Arnie Abramyan, president of the National Hookah Community Association, called into the City Council meeting in June to urge council members to exempt hookah from the potential ordinance.

“Many small immigrant business owners -- Armenian, Lebanese, Persian, Egyptian, all the Middle Easterners -- over 1,000 households will be out of business ... Respect our culture and respect our small immigrant businesses,'' he said.

Councilman Paul Krekorian, who is of Armenian descent, attempted during the June 16 City Council meeting to counter arguments that hookah is a cultural tradition.

“There has been a lot of discussion ... about hookah and its cultural significance to some immigrant communities, and I have to say that argument has bothered me a lot because I've never smoked a hookah; people in my family, my Armenian extended family, do not smoke hookah. Armenian culture is defined by its music and its art and its literature and its faith ... it's not defined by hookah,'' Krekorian said at the meeting.

“In my view, the way that you protect Armenian culture ... is by not allowing Armenian young people to die prematurely from smoking-related death.''

The Los Angeles City Council was initially scheduled to include an exemption in the ban for menthol cigarettes, but the City Council's three Black councilmen, Mark Ridley-Thomas, Marqueece Harris-Dawson and Curren Price, proposed an amendment to remove the exemption for menthol cigarettes, citing the high rates of Black people who smoke menthol cigarettes. According to the Centers for Disease Control and Prevention, the tobacco industry “has aggressively marketed menthol products to young people and African Americans, especially in urban communities.'' The amendment passed with 14 yes votes and one absent.

“History has shown us clearly what harmful effects menthol cigarettes have had particularly on the African American community. It is up to us to prevent the repetition of such racial injustices and health inequities,'' Ridley-Thomas said during the City Council meeting.

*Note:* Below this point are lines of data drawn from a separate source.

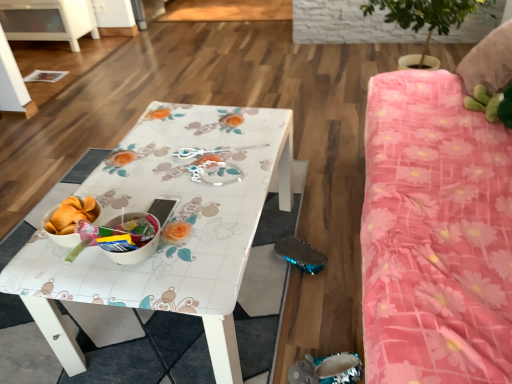 Question: Is pink floral fabric bed at right with white glossy table at center?

Choices:
 (A) yes
 (B) no

Answer: (B)

Question: Can you confirm if pink floral fabric bed at right is bigger than white glossy table at center?

Choices:
 (A) yes
 (B) no

Answer: (A)

Question: Is pink floral fabric bed at right further to camera compared to white glossy table at center?

Choices:
 (A) yes
 (B) no

Answer: (B)

Question: From a real-world perspective, does pink floral fabric bed at right stand above white glossy table at center?

Choices:
 (A) no
 (B) yes

Answer: (B)

Question: Is pink floral fabric bed at right thinner than white glossy table at center?

Choices:
 (A) no
 (B) yes

Answer: (B)

Question: Relative to pink floral fabric bed at right, is white glossy table at center in front or behind?

Choices:
 (A) front
 (B) behind

Answer: (B)

Question: Based on their sizes in the image, would you say white glossy table at center is bigger or smaller than pink floral fabric bed at right?

Choices:
 (A) small
 (B) big

Answer: (A)

Question: Considering the positions of white glossy table at center and pink floral fabric bed at right in the image, is white glossy table at center wider or thinner than pink floral fabric bed at right?

Choices:
 (A) thin
 (B) wide

Answer: (B)

Question: From a real-world perspective, relative to pink floral fabric bed at right, is white glossy table at center vertically above or below?

Choices:
 (A) below
 (B) above

Answer: (A)

Question: Is clear plastic spoon at center in front of or behind pink floral fabric bed at right in the image?

Choices:
 (A) front
 (B) behind

Answer: (B)

Question: From a real-world perspective, is clear plastic spoon at center physically located above or below pink floral fabric bed at right?

Choices:
 (A) above
 (B) below

Answer: (A)

Question: In terms of size, does clear plastic spoon at center appear bigger or smaller than pink floral fabric bed at right?

Choices:
 (A) small
 (B) big

Answer: (A)

Question: Is clear plastic spoon at center wider or thinner than pink floral fabric bed at right?

Choices:
 (A) thin
 (B) wide

Answer: (A)

Question: Visually, is clear plastic spoon at center positioned to the left or to the right of white glossy table at center?

Choices:
 (A) left
 (B) right

Answer: (B)

Question: From a real-world perspective, relative to white glossy table at center, is clear plastic spoon at center vertically above or below?

Choices:
 (A) above
 (B) below

Answer: (A)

Councilman Mitch O'Farrell, who initiated the ordinance's process in a November 2018 motion, said he opposes exempting retail sale of hookah and thought it was a double standard, considering the City Council is not exempting menthol cigarettes.

“How could we in good conscience prohibit other things like the sale of menthol cigarettes, if we're going to then permit the retail sale of other products. I just think that's a double standard,'' he said.

The Los Angeles County Board of Supervisors voted unanimously in October 2019 to adopt an ordinance banning flavored tobacco products, including menthol, and to call on Gov. Gavin Newsom to pass a statewide ban on vaping.

On Aug. 28, California became the second state in the nation to pass statewide restrictions on the sale of flavored tobacco products, following Massachusetts. Tobacco manufacturers and retailers have challenged many of the laws and ordinances, but, in every instance so far, courts have upheld restrictions on the sale of flavored tobacco products, finding them constitutional and in line with the Tobacco Control Act.

Tobacco use is the number-one preventable killer in the United States, resulting in more deaths than the number of people who die from alcohol, AIDS, car accidents, illegal drugs, murder and suicides -- combined.

Every day, thousands of young people will use a tobacco product for the first time, and many of those tobacco products will be flavored. In California alone, 36.5% of high school students report using tobacco products. Of those, 86.4% reporting using a flavored product, according to the California Attorney General's Office, which filed a brief in the U.S. 9th Circuit Court of Appeals in support of Los Angeles County's ordinance banning the sale of flavored tobacco products.